Mais peut-être le comte Tolstoï a-t-il raison, et ce qui est nécessaire pour les différents animaux, pour les abeilles et pour les fourmis, n’est-il pas digne de l’homme ? Peut-être a-t-il raison d’estimer que la religion la plus sublime, c’est-à-dire le vrai christianisme, doit être antisociale ; peut-être l’homme est-il fait, non pas pour vivre dans la société de ses semblables, mais, au contraire, pour vivre seul, pour vivre d’une vie toute personnelle au lieu de la vie sociale ?

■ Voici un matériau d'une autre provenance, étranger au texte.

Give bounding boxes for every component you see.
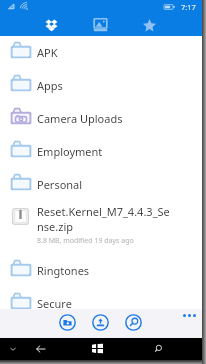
button[interactable]: Personal [0,168,206,201]
button[interactable]: Upload [92,314,109,331]
button[interactable]: Favorites [139,15,160,36]
button[interactable]: Apps [0,69,206,102]
button[interactable]: Camera Uploads [0,102,206,135]
staticText: 8.8 MB, modified 19 days ago [37,236,134,246]
staticText: APK [37,45,58,60]
button[interactable]: Secure [0,287,206,320]
staticText: Ringtones [37,263,90,278]
button[interactable]: Files [41,15,62,36]
button[interactable]: More options [176,309,201,338]
button[interactable]: Reset.Kernel_M7_4.4.3_Sense.zip [0,201,206,254]
button[interactable]: APK [0,36,206,69]
button[interactable]: Hide navigation bar [7,343,19,355]
button[interactable]: Ringtones [0,254,206,287]
button[interactable]: Search [125,314,142,331]
staticText: Camera Uploads [37,111,123,126]
button[interactable]: Search [151,342,165,356]
staticText: Reset.Kernel_M7_4.4.3_Sense.zip [37,204,171,234]
button[interactable]: Photos [90,15,111,36]
staticText: Apps [37,78,63,93]
button[interactable]: New folder [59,314,76,331]
staticText: Personal [37,177,83,192]
button[interactable]: Employment [0,135,206,168]
staticText: Secure [37,296,72,311]
staticText: Employment [37,144,103,159]
staticText: 7:17 [181,2,196,12]
button[interactable]: Start [92,343,103,354]
button[interactable]: Back [34,342,48,356]
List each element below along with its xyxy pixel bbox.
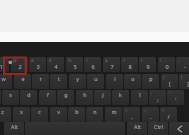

Or, l’histoire de tous les âges et de tous les peuples nous montre juste le contraire, elle nous montre que partout où l’homme se sépare de ses semblables, il apparaît dans toute sa faiblesse, dans toute sa petitesse ; l’histoire nous montre que partout et toujours les grands talents, les nobles sentiments, les hautes pensées, les sublimes idéals, les actes héroïques, se développent seulement parmi les hommes vivant en société au milieu des autres hommes. On a même remarqué que les membres des communautés peu nombreuses, comme par exemple les habitants des toutes petites villes, se distinguaient, avant l’établissement des voies de communication aisées et rapides, par une certaine étroitesse d’esprit, par une certaine sécheresse de cœur ; et c’est tout naturel, car passant toute sa vie dans une petite communauté, l’homme se trouve placé dans une sphère très étroite de rapports, de devoirs mutuels, et par conséquent sa pensée se meut toujours dans le même cercle d’idées ; ayant une fois atteint un certain niveau de développement, il s’arrête, il n’avance plus, car dans sa petite ville natale, l’aiguillon lui manque de toutes ces luttes, de tous ces chocs d’opinions, de sentiments, qu’on rencontre dans les grands centres où vivent les êtres les plus différents. Ces luttes incessantes, ces chocs d’opinions et de sentiments ne font qu’exciter toujours à de nouveaux efforts, à de nouveaux travaux la pensée et la conscience humaines, et c’est ainsi que l’homme progresse, s’améliore et grandit.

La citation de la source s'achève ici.